2. Duties; Authority . During the
Employment Period, subject to the authority of the Board of
Directors of the Company (the "Board"), Siegel shall be employed as
the Company's Senior Advisor. Siegel will render advisory or
consultative services related to the Company’s strategic
position, plans, prospects and objectives. Such services shall be
rendered based upon discussions and input between Siegel on the one
hand, and the Board and/or senior management of the Company on the
other hand, and may include, without limitation, traveling,
attendance at meetings or participation in conference calls, all as
directed by the Board or senior management.

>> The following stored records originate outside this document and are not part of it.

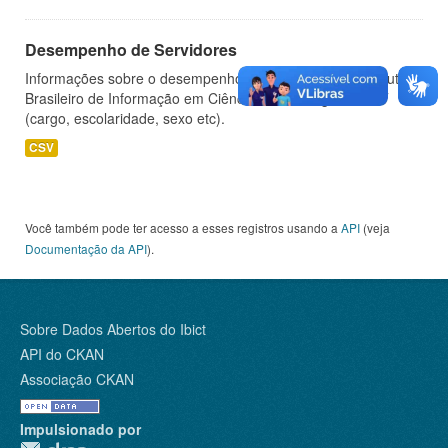
Desempenho de Servidores
Informações sobre o desempenho de servidores do Instituto
Brasileiro de Informação em Ciência e Tecnologia - IBICT
(cargo, escolaridade, sexo etc).
CSV
Você também pode ter acesso a esses registros usando a
API
(veja
Documentação da API
).
Sobre Dados Abertos do Ibict
API do CKAN
Associação CKAN
Impulsionado por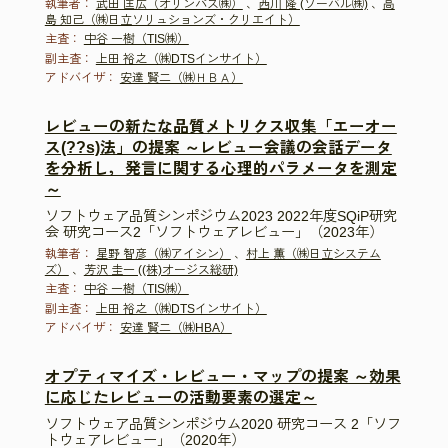
執筆者：
武田 匡広（オリンパス㈱）
、
西川 隆 (ソーバル㈱)
、
高
島 知己（㈱日立ソリュションズ・クリエイト）
主査：
中谷 一樹（TIS㈱）
副主査：
上田 裕之（㈱DTSインサイト）
アドバイザ：
安達 賢二（㈱ＨＢＡ）
レビューの新たな品質メトリクス収集「エーオー
ス(??s)法」の提案 ～レビュー会議の会話データ
を分析し，発言に関する心理的パラメータを測定
～
ソフトウェア品質シンポジウム2023 2022年度SQiP研究
会 研究コース2「ソフトウェアレビュー」（2023年）
執筆者：
星野 智彦（㈱アイシン）
、
村上 薫（㈱日立システム
ズ）
、
芳沢 圭一 ((株)オージス総研)
主査：
中谷 一樹（TIS㈱）
副主査：
上田 裕之（㈱DTSインサイト）
アドバイザ：
安達 賢二（㈱HBA）
オプティマイズ・レビュー・マップの提案 ～効果
に応じたレビューの活動要素の選定～
ソフトウェア品質シンポジウム2020 研究コース 2「ソフ
トウェアレビュー」（2020年）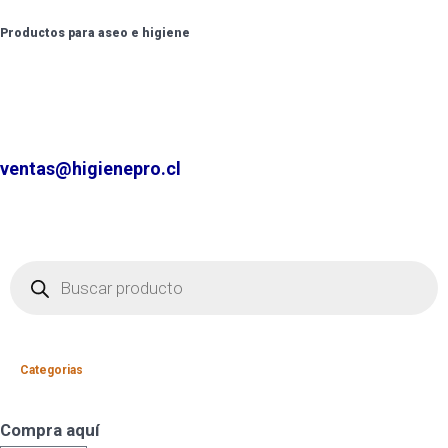
Productos para aseo e higiene
✆ +2 2220 7236 /
+2 2220 0326 /
+9 9 6862 6057
Contáctenos por
ventas@higienepro.cl
Categorias
Compra aquí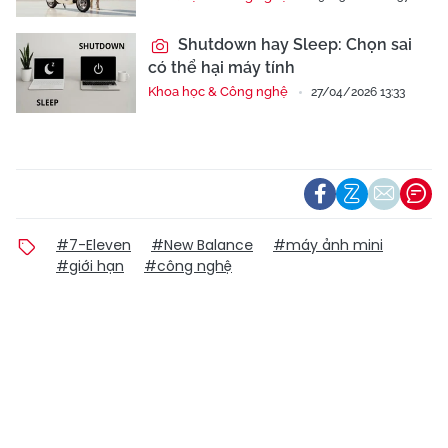
Shutdown hay Sleep: Chọn sai
có thể hại máy tính
Khoa học & Công nghệ
27/04/2026 13:33
#7-Eleven
#New Balance
#máy ảnh mini
#giới hạn
#công nghệ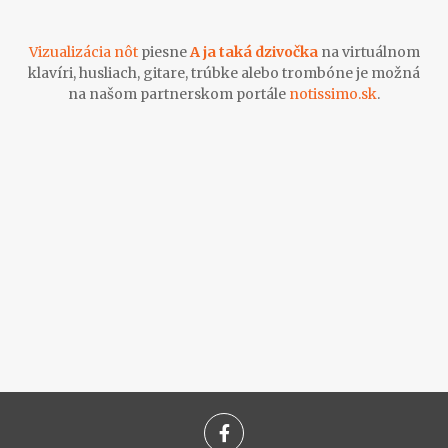
Vizualizácia nôt
piesne
A ja taká dzivočka
na virtuálnom
klavíri, husliach, gitare, trúbke alebo trombóne je možná
na našom partnerskom portále
notissimo.sk
.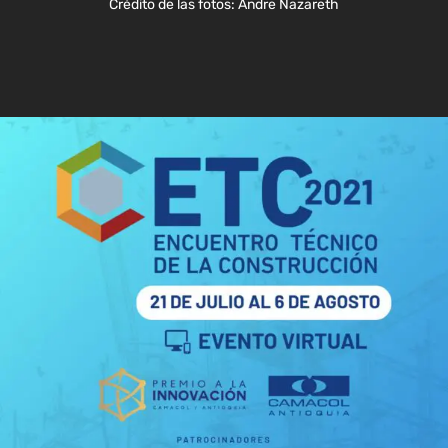
Crédito de las fotos: Andre Nazareth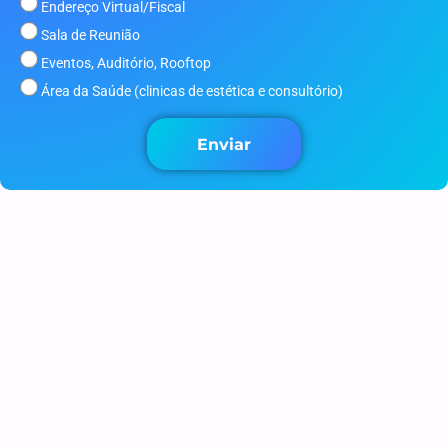
Endereço Virtual/Fiscal
Sala de Reunião
Eventos, Auditório, Rooftop
Área da Saúde (clinicas de estética e consultório)
Enviar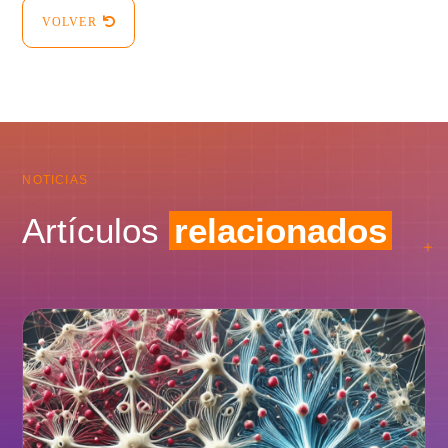
VOLVER
NOTICIAS
Artículos
relacionados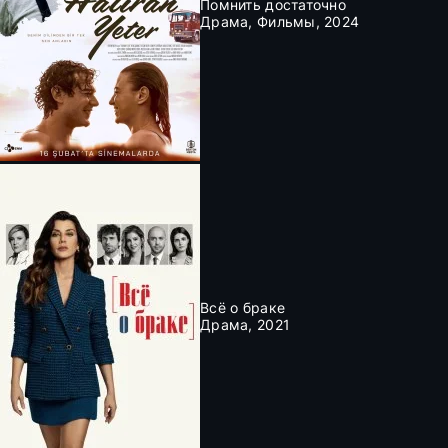
Помнить достаточно
Драма, Фильмы, 2024
Всё о браке
Драма, 2021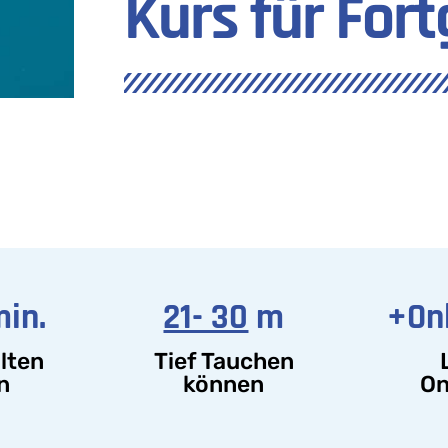
Kurs für For
in.
21- 30
m
+On
lten
Tief Tauchen
n
können
On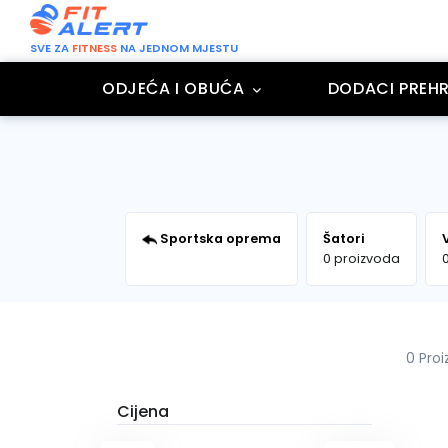
SVE ZA
FITNESS
NA JEDNOM MJESTU
ODJEĆA I OBUĆA
DODACI PREHR
Sportska oprema
Šatori
0 proizvoda
0 Pro
Cijena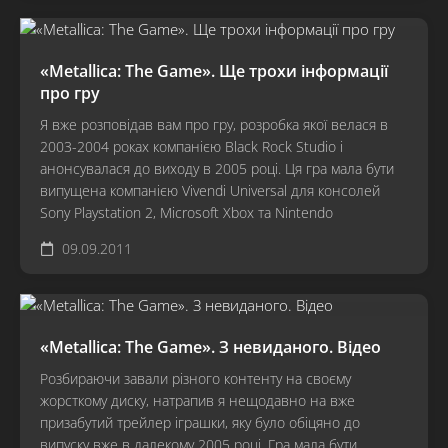
«Metallica: The Game». Ще трохи інформації
про гру
Я вже розповідав вам про гру, розробка якої велася в
2003-2004 роках компанією Black Rock Studio і
анонсувалася до виходу в 2005 році. Ця гра мала бути
випущена компанією Vivendi Universal для консолей
Sony Playstation 2, Microsoft Xbox та Nintendo
09.09.2011
«Metallica: The Game». З невиданого. Відео
Розбираючи завали різного контенту на своєму
жорсткому диску, натрапив я нещодавно на вже
призабутий трейлер іграшки, яку було обіцяно до
випуску вже в далекому 2005 році. Гра мала бути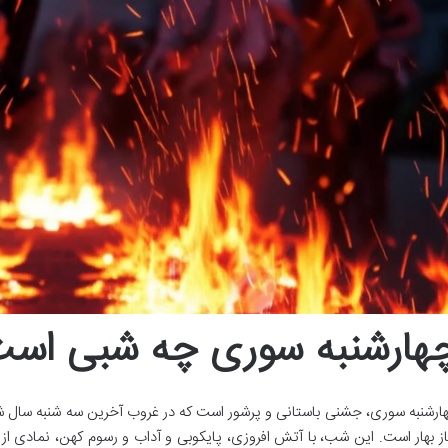
هارشنبه سوری چه شبی اس
ارشنبه سوری، جشنی باستانی و پرشور است که در غروب آخرین سه شنبه سال ش
از بهار است. این شب، با آتش افروزی، پایکوبی و آداب و رسوم کهن، نمادی از پ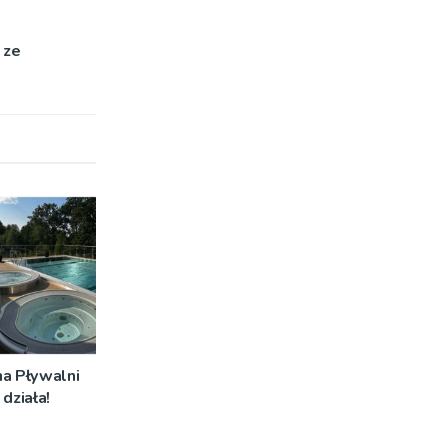
 ze
na Pływalni
działa!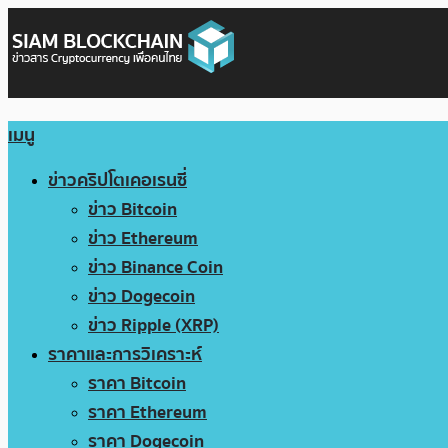
เมนู
ข่าวคริปโตเคอเรนซี่
ข่าว Bitcoin
ข่าว Ethereum
ข่าว Binance Coin
ข่าว Dogecoin
ข่าว Ripple (XRP)
ราคาและการวิเคราะห์
ราคา Bitcoin
ราคา Ethereum
ราคา Dogecoin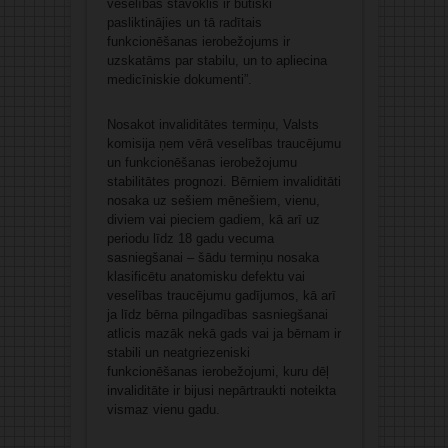
veselības stāvoklis ir būtiski
pasliktinājies un tā radītais
funkcionēšanas ierobežojums ir
uzskatāms par stabilu, un to apliecina
medicīniskie dokumenti”.
Nosakot invaliditātes termiņu, Valsts
komisija ņem vērā veselības traucējumu
un funkcionēšanas ierobežojumu
stabilitātes prognozi. Bērniem invaliditāti
nosaka uz sešiem mēnešiem, vienu,
diviem vai pieciem gadiem, kā arī uz
periodu līdz 18 gadu vecuma
sasniegšanai – šādu termiņu nosaka
klasificētu anatomisku defektu vai
veselības traucējumu gadījumos, kā arī
ja līdz bērna pilngadības sasniegšanai
atlicis mazāk nekā gads vai ja bērnam ir
stabili un neatgriezeniski
funkcionēšanas ierobežojumi, kuru dēļ
invaliditāte ir bijusi nepārtraukti noteikta
vismaz vienu gadu.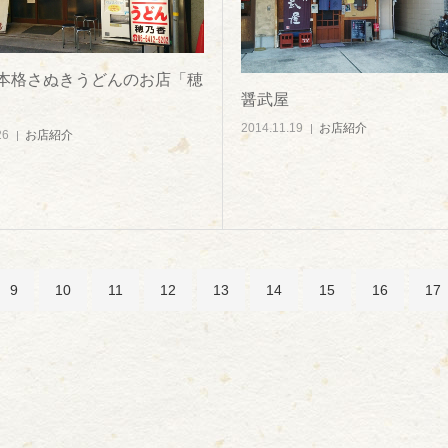
本格さぬきうどんのお店「穂
醤武屋
2014.11.19
お店紹介
26
お店紹介
9
10
11
12
13
14
15
16
17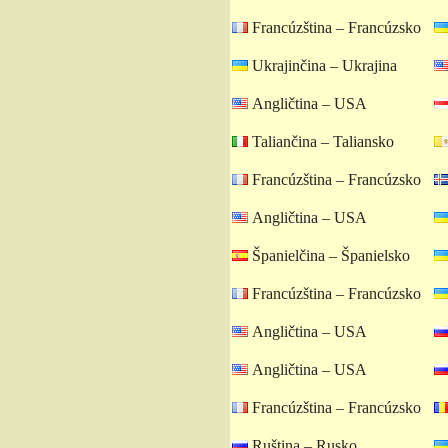
Francúzština – Francúzsko
Ukrajinčina – Ukrajina
Angličtina – USA
Taliančina – Taliansko
Francúzština – Francúzsko
Angličtina – USA
Španielčina – Španielsko
Francúzština – Francúzsko
Angličtina – USA
Angličtina – USA
Francúzština – Francúzsko
Ruština – Rusko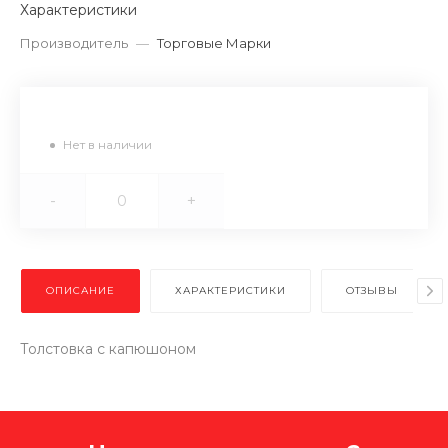
Характеристики
Производитель
—
Торговые Марки
Нет в наличии
-
+
ОПИСАНИЕ
ХАРАКТЕРИСТИКИ
ОТЗЫВЫ
Толстовка с капюшоном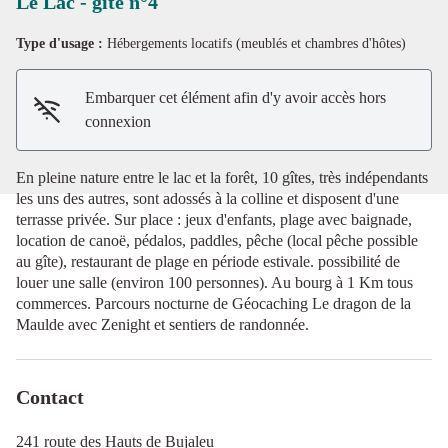
Le Lac - gîte n°4
Type d'usage :
Hébergements locatifs (meublés et chambres d'hôtes)
Voir l'image en plein écran
Embarquer cet élément afin d'y avoir accès hors
connexion
En pleine nature entre le lac et la forêt, 10 gîtes, très indépendants
les uns des autres, sont adossés à la colline et disposent d'une
terrasse privée. Sur place : jeux d'enfants, plage avec baignade,
location de canoë, pédalos, paddles, pêche (local pêche possible
au gîte), restaurant de plage en période estivale. possibilité de
louer une salle (environ 100 personnes). Au bourg à 1 Km tous
commerces. Parcours nocturne de Géocaching Le dragon de la
Maulde avec Zenight et sentiers de randonnée.
Contact
241 route des Hauts de Bujaleu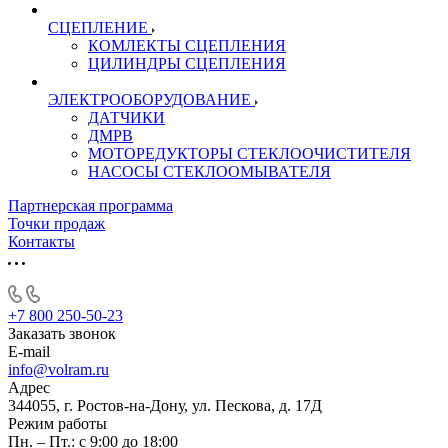
СЦЕПЛЕНИЕ
КОМЛЕКТЫ СЦЕПЛЕНИЯ
ЦИЛИНДРЫ СЦЕПЛЕНИЯ
ЭЛЕКТРООБОРУДОВАНИЕ
ДАТЧИКИ
ДМРВ
МОТОРЕДУКТОРЫ СТЕКЛООЧИСТИТЕЛЯ
НАСОСЫ СТЕКЛООМЫВАТЕЛЯ
Партнерская программа
Точки продаж
Контакты
+7 800 250-50-23
Заказать звонок
E-mail
info@volram.ru
Адрес
344055, г. Ростов-на-Дону, ул. Пескова, д. 17Д
Режим работы
Пн. – Пт.: с 9:00 до 18:00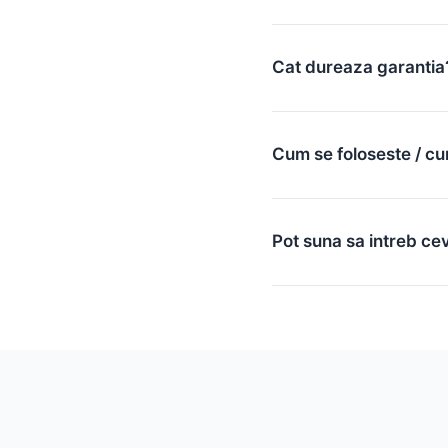
Cat dureaza garantia
Cum se foloseste / cu
Pot suna sa intreb ce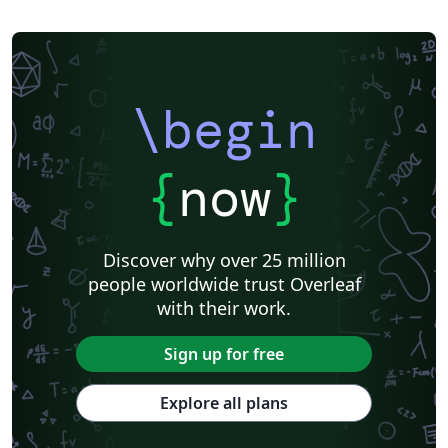
\begin
{
now
}
Discover why over 25 million
people worldwide trust Overleaf
with their work.
Sign up for free
Explore all plans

Siegel shall have no
authority to enter into any contracts or to otherwise bind the
Company, except as expressly agreed to between Siegel on the one
hand, and the Board and/or the Chief Executive Officer of the
Company on the other hand.
2A. Chairman of
the Board Position . The Company recognizes that it is the
intent and spirit of this Agreement that Siegel shall continue to
serve as Chairman of the Board. Notwithstanding the foregoing,
Siegel recognizes that neither the Board, nor any committee
thereof, including the Nominating Committee (collectively, the
"Committees"), nor any officer or agent of the Company, may legally
commit, agree, recommend or support this action due to, among other
matters, principles of corporate or common law, fiduciary
obligations, the applicability of current or future legislation,
changes in the nature of the Company's business, its management,
Board or Committee composition or otherwise. Therefore, although it
is recognized that the Company, acting through its Board and its
Committees, may consistent with its fiduciary and other obligations
and as further set forth above, strongly consider nominating Siegel
to the Company's Board at the annual meeting of the Company's
shareholders, Siegel recognizes and acknowledges, and he has sought
independent counsel for this and the other matters set forth in
this Agreement, that there shall be no liability to the Company,
the Board, its members, the Committees, their members, advisors or
other agents of the Company, should (i) Siegel not be nominated to
the Board or not be elected therefore even if nominated, or (ii)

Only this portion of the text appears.